START Supplied records

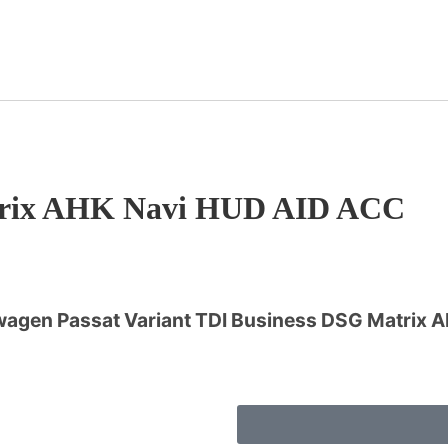
atrix AHK Navi HUD AID ACC
agen Passat Variant TDI Business DSG Matrix 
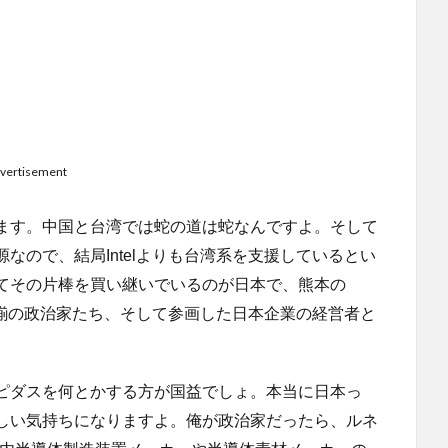
vertisement
ます。中国と台湾では蛇の道は蛇なんですよ。そして
なので、結局Intelよりも台湾系を支援しているとい
てその片棒を買い継いでいるのが日本で、熊本の
者揃の政治家たち、そして参画した日本企業の経営者と
ピダスを何とかする方が国益でしょ。本当に日本っ
しい気持ちになりますよ。俺が政治家だったら、ルネ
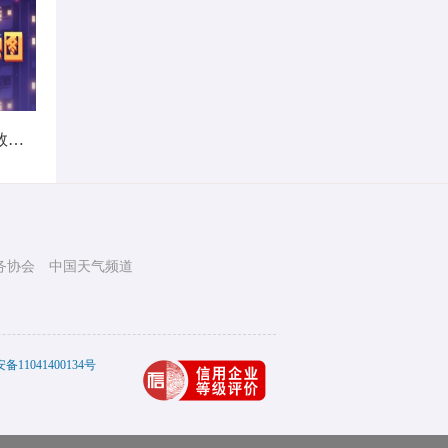
暑热不打烊！首个全国热带夜指数地图发布
务协会
中国天气频道
11041400134号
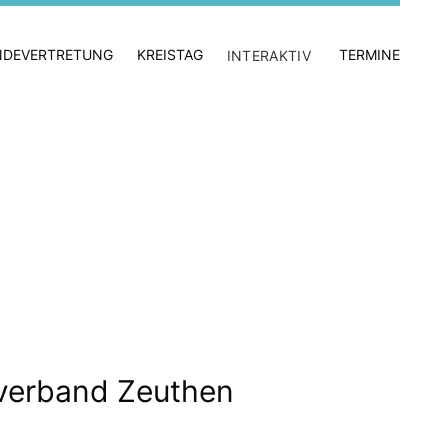
NDEVERTRETUNG
KREISTAG
TERMINE
INTERAKTIV
erband Zeuthen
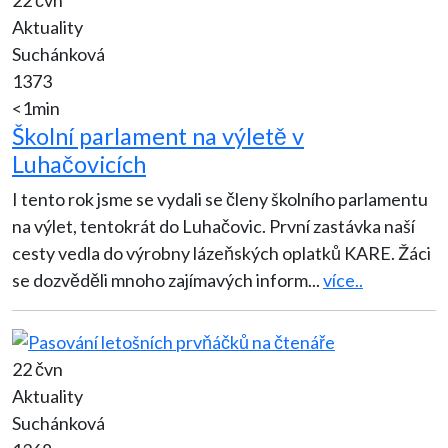
Aktuality
Suchánková
1373
<1min
Školní parlament na výletě v
Luhačovicích
I tento rok jsme se vydali se členy školního parlamentu
na výlet, tentokrát do Luhačovic. První zastávka naší
cesty vedla do výrobny lázeňských oplatků KARE. Žáci
se dozvěděli mnoho zajímavých inform
...
více..
22 čvn
Aktuality
Suchánková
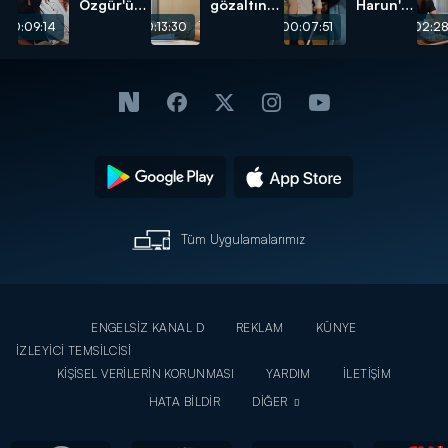
Özgür'ün
gözaltında
Harun'u
doludizgin
neler
yakaladı!
00:09:14
00:13:30
00:07:51
02:28
aşkı!
anlattı?
Tüm Uygulamalarımız
ENGELSİZ KANAL D
REKLAM
KÜNYE
İZLEYİCİ TEMSİLCİSİ
KİŞİSEL VERİLERİN KORUNMASI
YARDIM
İLETİŞİM
HATA BİLDİR
DİĞER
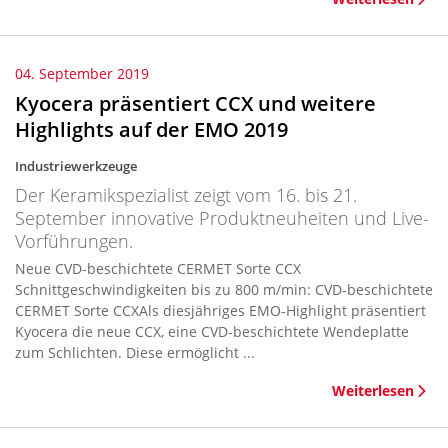
04. September 2019
Kyocera präsentiert CCX und weitere
Highlights auf der EMO 2019
Industriewerkzeuge
Der Keramikspezialist zeigt vom 16. bis 21.
September innovative Produktneuheiten und Live-
Vorführungen.
Neue CVD-beschichtete CERMET Sorte CCX
Schnittgeschwindigkeiten bis zu 800 m/min: CVD-beschichtete
CERMET Sorte CCXAls diesjähriges EMO-Highlight präsentiert
Kyocera die neue CCX, eine CVD-beschichtete Wendeplatte
zum Schlichten. Diese ermöglicht ...
Weiterlesen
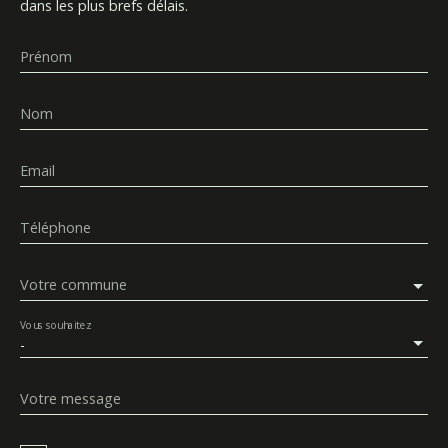
dans les plus brefs délais.
Prénom
Nom
Email
Téléphone
Votre commune
Vous souhaitez
-
Votre message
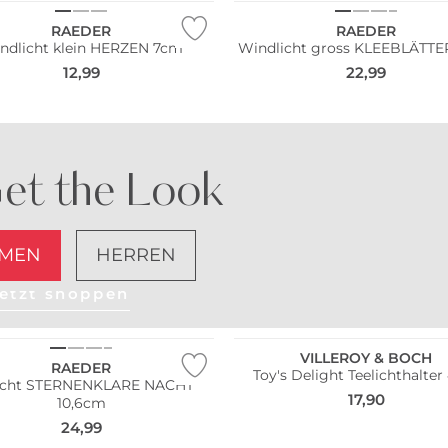
RAEDER
RAEDER
ndlicht klein HERZEN 7cm
Windlicht gross KLEEBLÄTTE
12,99
22,99
et the Look
MEN
HERREN
etzt shoppen
VILLEROY & BOCH
RAEDER
Toy's Delight Teelichthalte
licht STERNENKLARE NACHT
17,90
10,6cm
24,99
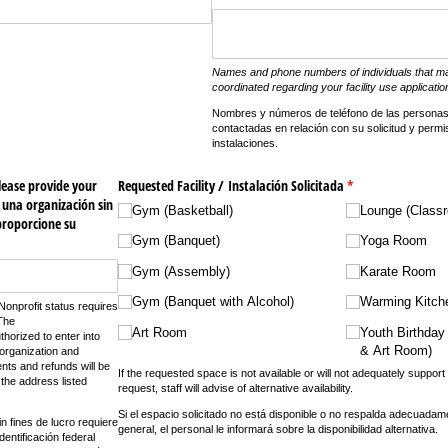
Names and phone numbers of individuals that m
coordinated regarding your facility use applicatio
Nombres y números de teléfono de las persona
contactadas en relación con su solicitud y perm
instalaciones.
please provide your
Requested Facility /​ Instalación Solicitada
(required)
*
s una organización sin
Gym (Basketball)
Lounge (Class
 proporcione su
Gym (Banquet)
Yoga Room
Gym (Assembly)
Karate Room
Gym (Banquet with Alcohol)
Warming Kitch
Nonprofit status requires
 The
Art Room
Youth Birthday
thorized to enter into
& Art Room)
 organization and
nts and refunds will be
If the requested space is not available or will not adequately support
 the address listed
request, staff will advise of alternative availability.
Si el espacio solicitado no está disponible o no respalda adecuadam
n fines de lucro requiere
general, el personal le informará sobre la disponibilidad alternativa.
entificación federal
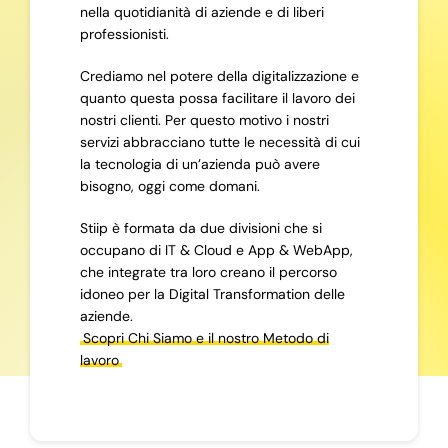
nella quotidianità di aziende e di liberi
professionisti.
Crediamo nel potere della digitalizzazione e
quanto questa possa facilitare il lavoro dei
nostri clienti. Per questo motivo i nostri
servizi abbracciano tutte le necessità di cui
la tecnologia di un’azienda può avere
bisogno, oggi come domani.
Stiip è formata da due divisioni che si
occupano di IT & Cloud e App & WebApp,
che integrate tra loro creano il percorso
idoneo per la Digital Transformation delle
aziende.
Scopri Chi Siamo e il nostro Metodo di
lavoro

END Supplied records

Exercise brief — Please retype every entry above exactly, leaving out any picture.

Completed task —
atrix AHK Navi HUD AID ACC
agen Passat Variant TDI Business DSG Matrix 
vertisement
ます。中国と台湾では蛇の道は蛇なんですよ。そして
なので、結局Intelよりも台湾系を支援しているとい
てその片棒を買い継いでいるのが日本で、熊本の
者揃の政治家たち、そして参画した日本企業の経営者と
ピダスを何とかする方が国益でしょ。本当に日本っ
しい気持ちになりますよ。俺が政治家だったら、ルネ
暑热不打烊！首个全国热带夜指数地图发布
务协会
中国天气频道
11041400134号
NDEVERTRETUNG
KREISTAG
TERMINE
INTERAKTIV
erband Zeuthen
Aktuality
Suchánková
1373
<1min
Školní parlament na výletě v
Luhačovicích
I tento rok jsme se vydali se členy školního parlamentu
na výlet, tentokrát do Luhačovic. První zastávka naší
cesty vedla do výrobny lázeňských oplatků KARE. Žáci
se dozvěděli mnoho zajímavých inform
...
více..
22 čvn
Aktuality
Suchánková
Özgür'ün
gözaltında
Harun'u
doludizgin
neler
yakaladı!
00:09:14
00:13:30
00:07:51
02:28
aşkı!
anlattı?
Tüm Uygulamalarımız
ENGELSİZ KANAL D
REKLAM
KÜNYE
İZLEYİCİ TEMSİLCİSİ
KİŞİSEL VERİLERİN KORUNMASI
YARDIM
İLETİŞİM
HATA BİLDİR
DİĞER
04. September 2019
Kyocera präsentiert CCX und weitere
Highlights auf der EMO 2019
Industriewerkzeuge
Der Keramikspezialist zeigt vom 16. bis 21.
September innovative Produktneuheiten und Live-
Vorführungen.
Neue CVD-beschichtete CERMET Sorte CCX
Schnittgeschwindigkeiten bis zu 800 m/min: CVD-beschichtete
CERMET Sorte CCXAls diesjähriges EMO-Highlight präsentiert
Kyocera die neue CCX, eine CVD-beschichtete Wendeplatte
zum Schlichten. Diese ermöglicht ...
Weiterlesen
dans les plus brefs délais.
Prénom
Nom
Email
Téléphone
Votre commune
Vous souhaitez
-
Votre message
RAEDER
RAEDER
ndlicht klein HERZEN 7cm
Windlicht gross KLEEBLÄTTE
12,99
22,99
et the Look
MEN
HERREN
etzt shoppen
VILLEROY & BOCH
RAEDER
Toy's Delight Teelichthalte
licht STERNENKLARE NACHT
17,90
10,6cm
24,99
Names and phone numbers of individuals that m
coordinated regarding your facility use applicatio
Nombres y números de teléfono de las persona
contactadas en relación con su solicitud y perm
instalaciones.
please provide your
Requested Facility /​ Instalación Solicitada
(required)
*
s una organización sin
Gym (Basketball)
Lounge (Class
 proporcione su
Gym (Banquet)
Yoga Room
Gym (Assembly)
Karate Room
Gym (Banquet with Alcohol)
Warming Kitch
Nonprofit status requires
 The
Art Room
Youth Birthday
thorized to enter into
& Art Room)
 organization and
nts and refunds will be
If the requested space is not available or will not adequately support
 the address listed
request, staff will advise of alternative availability.
Si el espacio solicitado no está disponible o no respalda adecuadam
n fines de lucro requiere
general, el personal le informará sobre la disponibilidad alternativa.
entificación federal
nella quotidianità di aziende e di liberi
professionisti.
Crediamo nel potere della digitalizzazione e
quanto questa possa facilitare il lavoro dei
nostri clienti. Per questo motivo i nostri
servizi abbracciano tutte le necessità di cui
la tecnologia di un’azienda può avere
bisogno, oggi come domani.
Stiip è formata da due divisioni che si
occupano di IT & Cloud e App & WebApp,
che integrate tra loro creano il percorso
idoneo per la Digital Transformation delle
aziende.
Scopri Chi Siamo e il nostro Metodo di
lavoro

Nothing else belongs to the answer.